Entonces, en las tardes de fútbol, un escenario como puerta de entrada a la ciudad. De fondo el Palacio Salvo, estoico, las grúas del puerto como garzas, las columnas dispares de los accesos, muros blancos con vivos violetas de una tribuna que le da la espalda a un barco que yace ahí, flotando, como un escombro tenaz que se resiste a su ruina, que lucha contra el viento, que avanza por caminos que no llevan a ningún sitio, si me lo permite decir así, don Ángel González.

En el potrero del medio una zurda rebelde. Lleva consigo la magia de disfrazarse de futbolista. Trabaja con la pelota como un adiestrador con su animal. No le exige ni le grita. Le da pocos centímetros cuando necesita el dominio de la situación, pero es generoso con el piolín cuando la cometa pide vida. Es de ir con pasos cortitos, manos contra el cuerpo.
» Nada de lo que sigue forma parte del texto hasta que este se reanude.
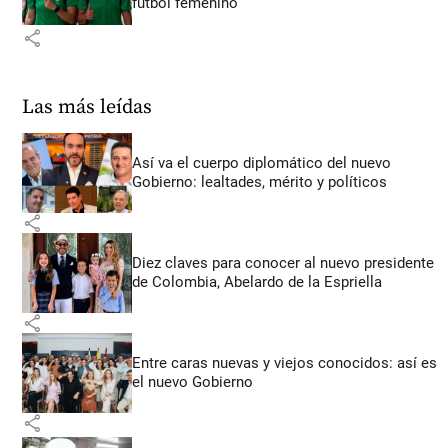
fútbol femenino
share
Las más leídas
Así va el cuerpo diplomático del nuevo
Gobierno: lealtades, mérito y políticos
share
Diez claves para conocer al nuevo presidente
de Colombia, Abelardo de la Espriella
share
Entre caras nuevas y viejos conocidos: así es
el nuevo Gobierno
share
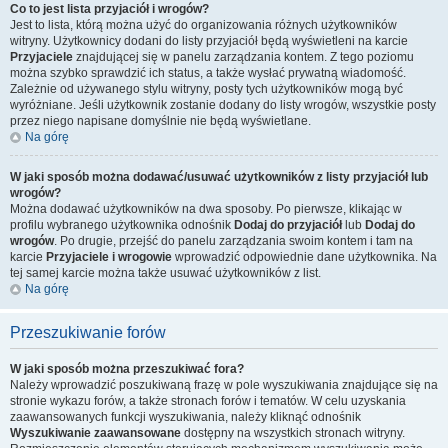
Co to jest lista przyjaciół i wrogów?
Jest to lista, którą można użyć do organizowania różnych użytkowników
witryny. Użytkownicy dodani do listy przyjaciół będą wyświetleni na karcie
Przyjaciele
znajdującej się w panelu zarządzania kontem. Z tego poziomu
można szybko sprawdzić ich status, a także wysłać prywatną wiadomość.
Zależnie od używanego stylu witryny, posty tych użytkowników mogą być
wyróżniane. Jeśli użytkownik zostanie dodany do listy wrogów, wszystkie posty
przez niego napisane domyślnie nie będą wyświetlane.
Na górę
W jaki sposób można dodawać/usuwać użytkowników z listy przyjaciół lub
wrogów?
Można dodawać użytkowników na dwa sposoby. Po pierwsze, klikając w
profilu wybranego użytkownika odnośnik
Dodaj do przyjaciół
lub
Dodaj do
wrogów
. Po drugie, przejść do panelu zarządzania swoim kontem i tam na
karcie
Przyjaciele i wrogowie
wprowadzić odpowiednie dane użytkownika. Na
tej samej karcie można także usuwać użytkowników z list.
Na górę
Przeszukiwanie forów
W jaki sposób można przeszukiwać fora?
Należy wprowadzić poszukiwaną frazę w pole wyszukiwania znajdujące się na
stronie wykazu forów, a także stronach forów i tematów. W celu uzyskania
zaawansowanych funkcji wyszukiwania, należy kliknąć odnośnik
Wyszukiwanie zaawansowane
dostępny na wszystkich stronach witryny.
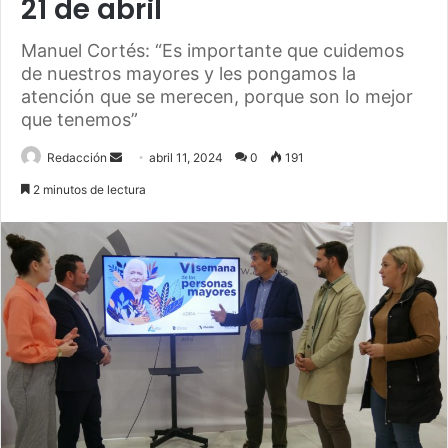
21 de abril
Manuel Cortés: “Es importante que cuidemos
de nuestros mayores y les pongamos la
atención que se merecen, porque son lo mejor
que tenemos”
Send
Redacción
abril 11, 2024
0
191
an
2 minutos de lectura
email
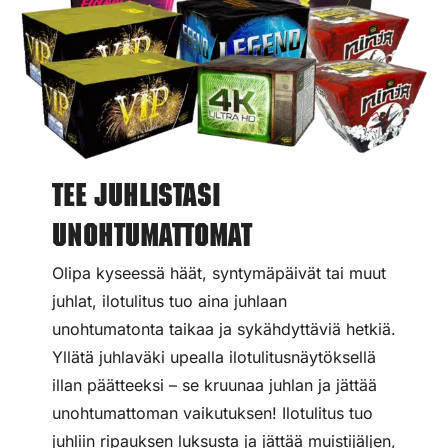
Tee juhlistasi
unohtumattomat
Olipa kyseessä häät, syntymäpäivät tai muut
juhlat, ilotulitus tuo aina juhlaan
unohtumatonta taikaa ja sykähdyttäviä hetkiä.
Yllätä juhlaväki upealla ilotulitusnäytöksellä
illan päätteeksi – se kruunaa juhlan ja jättää
unohtumattoman vaikutuksen! Ilotulitus tuo
juhliin ripauksen luksusta ja jättää muistijäljen,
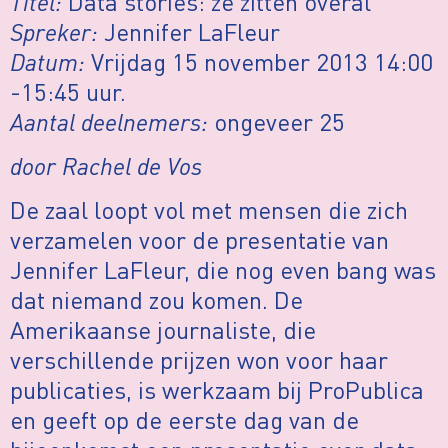
Titel:
Data stories: ze zitten overal
Spreker:
Jennifer LaFleur
Datum:
Vrijdag 15 november 2013 14:00
-15:45 uur.
Aantal deelnemers:
ongeveer 25
door Rachel de Vos
De zaal loopt vol met mensen die zich
verzamelen voor de presentatie van
Jennifer LaFleur, die nog even bang was
dat niemand zou komen. De
Amerikaanse journaliste, die
verschillende prijzen won voor haar
publicaties, is werkzaam bij ProPublica
en geeft op de eerste dag van de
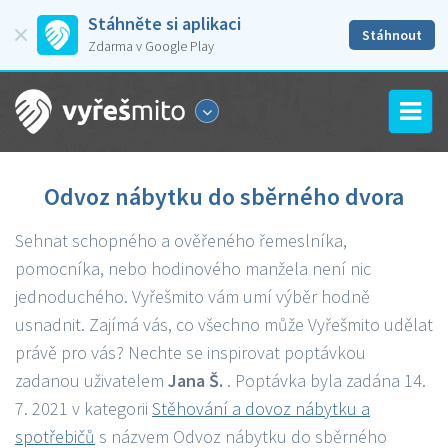
Stáhněte si aplikaci
Stáhnout
Zdarma v Google Play
Odvoz nábytku do sběrného dvora
Sehnat schopného a ověřeného řemeslníka,
pomocníka, nebo hodinového manžela není nic
jednoduchého. Vyřešmito vám umí výběr hodně
usnadnit. Zajímá vás, co všechno může Vyřešmito udělat
právě pro vás? Nechte se inspirovat poptávkou
zadanou uživatelem
Jana Š.
. Poptávka byla zadána 14.
7. 2021 v kategorii
Stěhování a dovoz nábytku a
spotřebičů
s názvem Odvoz nábytku do sběrného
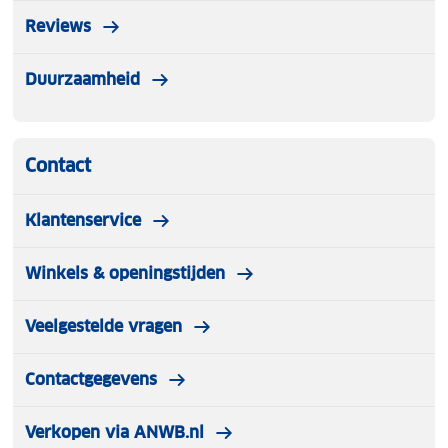
Reviews
Duurzaamheid
Contact
Klantenservice
Winkels & openingstijden
Veelgestelde vragen
Contactgegevens
Verkopen via ANWB.nl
Dice alguien que está al lado mío que se parece al Pato Carlos Aguilera cuando todavía lo llamaban Patito.

No hace mucho contó que el primero que lo deslumbró fue Ronaldinho en el Barcelona. Saco cuentas. Pasaron 14 años de cuando Dinho enmudeció al Santiago Bernabéu. Es un gurí, así que tendría entre seis o siete años cuando aquel tipo de sonrisa generosa y fútbol maravilloso cometió tal fechoría. Tal vez lo vio en su casa humilde, como niño, y hablarán los psicólogos de las fijaciones. Debe ser verdad. Pero déjenlo jugar.

Como la referencia siempre está en lo próximo, también confesó un día que su admiración tenía un lugar para Martín Ligüera. A quién observar si no, en este último tiempo de Fénix, para saber cómo mover los hilos en cada historia, para dejar a la pelota sin manchas. Me da curiosidad una cosa: ¿cómo puede ser que un zurdo tan talentoso tenga a dos diestros como referencia? Será que rebelarse contra el destino también es arte.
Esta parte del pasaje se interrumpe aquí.